INSTRUCTIONS FOR THE TASK →
Up to and including the line with "California’s Pesticide Contamination", copy the records below exactly from their first line.

Page-level text extractions
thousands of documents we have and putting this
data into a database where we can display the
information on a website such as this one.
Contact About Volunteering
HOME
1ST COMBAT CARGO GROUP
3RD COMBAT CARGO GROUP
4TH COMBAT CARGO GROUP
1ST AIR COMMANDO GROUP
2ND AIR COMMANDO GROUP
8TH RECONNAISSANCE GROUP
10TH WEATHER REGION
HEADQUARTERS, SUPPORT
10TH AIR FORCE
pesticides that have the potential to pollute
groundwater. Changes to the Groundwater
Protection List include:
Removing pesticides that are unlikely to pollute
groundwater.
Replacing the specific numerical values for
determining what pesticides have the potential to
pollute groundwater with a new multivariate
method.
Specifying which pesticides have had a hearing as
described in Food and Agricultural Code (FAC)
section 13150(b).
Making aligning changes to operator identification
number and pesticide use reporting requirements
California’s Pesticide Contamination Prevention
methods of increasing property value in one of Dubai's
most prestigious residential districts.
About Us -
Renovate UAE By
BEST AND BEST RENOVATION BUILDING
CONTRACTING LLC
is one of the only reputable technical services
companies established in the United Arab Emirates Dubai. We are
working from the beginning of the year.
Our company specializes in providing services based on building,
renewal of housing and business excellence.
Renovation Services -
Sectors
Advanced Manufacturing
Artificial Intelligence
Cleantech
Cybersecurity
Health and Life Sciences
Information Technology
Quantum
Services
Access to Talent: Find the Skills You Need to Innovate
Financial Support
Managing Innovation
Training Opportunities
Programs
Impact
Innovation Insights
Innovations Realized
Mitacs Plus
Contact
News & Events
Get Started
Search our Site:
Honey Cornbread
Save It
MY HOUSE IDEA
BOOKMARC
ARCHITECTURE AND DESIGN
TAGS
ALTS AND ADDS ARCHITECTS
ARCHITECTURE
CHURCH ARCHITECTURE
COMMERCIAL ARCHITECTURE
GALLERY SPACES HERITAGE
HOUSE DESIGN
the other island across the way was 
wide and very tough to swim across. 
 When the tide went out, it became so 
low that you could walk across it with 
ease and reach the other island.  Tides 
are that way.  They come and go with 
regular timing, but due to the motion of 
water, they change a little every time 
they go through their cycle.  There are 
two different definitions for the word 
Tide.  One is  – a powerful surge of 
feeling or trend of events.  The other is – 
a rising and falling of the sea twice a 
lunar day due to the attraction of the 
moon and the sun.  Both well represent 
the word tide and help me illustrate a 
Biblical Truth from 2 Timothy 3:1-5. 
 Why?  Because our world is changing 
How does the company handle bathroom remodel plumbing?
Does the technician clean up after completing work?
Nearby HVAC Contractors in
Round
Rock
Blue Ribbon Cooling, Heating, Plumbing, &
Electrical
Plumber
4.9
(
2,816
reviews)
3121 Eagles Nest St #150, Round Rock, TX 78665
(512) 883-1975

EXERCISE RESPONSE →
thousands of documents we have and putting this
data into a database where we can display the
information on a website such as this one.
Contact About Volunteering
HOME
1ST COMBAT CARGO GROUP
3RD COMBAT CARGO GROUP
4TH COMBAT CARGO GROUP
1ST AIR COMMANDO GROUP
2ND AIR COMMANDO GROUP
8TH RECONNAISSANCE GROUP
10TH WEATHER REGION
HEADQUARTERS, SUPPORT
10TH AIR FORCE
pesticides that have the potential to pollute
groundwater. Changes to the Groundwater
Protection List include:
Removing pesticides that are unlikely to pollute
groundwater.
Replacing the specific numerical values for
determining what pesticides have the potential to
pollute groundwater with a new multivariate
method.
Specifying which pesticides have had a hearing as
described in Food and Agricultural Code (FAC)
section 13150(b).
Making aligning changes to operator identification
number and pesticide use reporting requirements
California’s Pesticide Contamination Prevention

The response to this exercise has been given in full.